WOW!  Nice coin man!  Very cool,(whats it worth?)  wait  WAIT!!  Don't tell me!  I just like looking at it and I will read the history of it over again.[8D] Rick


----------



## logueb (Jul 13, 2007)

Karen, Found it during a bottle dig. Simply just fell out of the sand just the way it is in the pic. I was having to move about three feet of sand that was covering a thin vein of  early 1900 trash. I would slice the sand down into the pit and then shovel it out.  At first I thought it was an aluminum cap. I don't sift, but that may change after this find.  What's the Red Book?  I've never really been into coins.

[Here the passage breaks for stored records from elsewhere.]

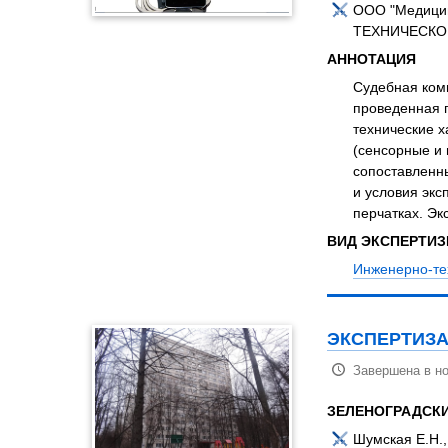
ООО "Медици
ТЕХНИЧЕСКО
АННОТАЦИЯ
Судебная комп
проведенная 
технические х
(сенсорные и 
сопоставленн
и условия экс
перчатках. Эк
ВИД ЭКСПЕРТИ
Инженерно-те
ЭКСПЕРТИЗА
Завершена в но
ЗЕЛЕНОГРАДСК
Шумская Е.Н.,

 Rick, Yes I looked up the value, but  I can't retire on that.  So into the collection it goes. If you find any more info on it from your friend, please pass it along.


----------



## stonemason (Jul 13, 2007)

Believe it or not, those are a fairly common find in the fields around here in NH. We find them cut up into bits also.


----------



## logueb (Jul 13, 2007)

Thanks for the info Stonemason.  You just reminded me of a piece of info about the Spanish Coins that I had forgotten to post with the history.  The pieces of eight were sometimes cut into halves, quartered, etc. into bits.   The amount of silver in the cut coins would be worth 2 reales, 4 reales, 6 reales, etc.  The eight reale was comparable to the dollar so it is believed that is where the saying " 2 bits, 4 bits. 6 bits , a dollar" originated.


----------



## karenandgordonmyers (Jul 13, 2007)

the red book is a u.s. coin pricing book that goes back to colonial issues. its by r.s. yeoman.


----------



## GuntherHess (Jul 13, 2007)

I have found quite a few of these chopped up into peices. Pretty common in revolutionary sites. I also found many english copper pennies also chopped in bits which I thought was a little odd but I guess a penny went a lot further back then?


----------



## WindyCityBrian (Oct 22, 2007)

2 real -  common and in circulation until about 1850


----------



## Dansalata (Oct 29, 2007)

awesome find, ive never found one YET, but hope to some day WTG!!!


----------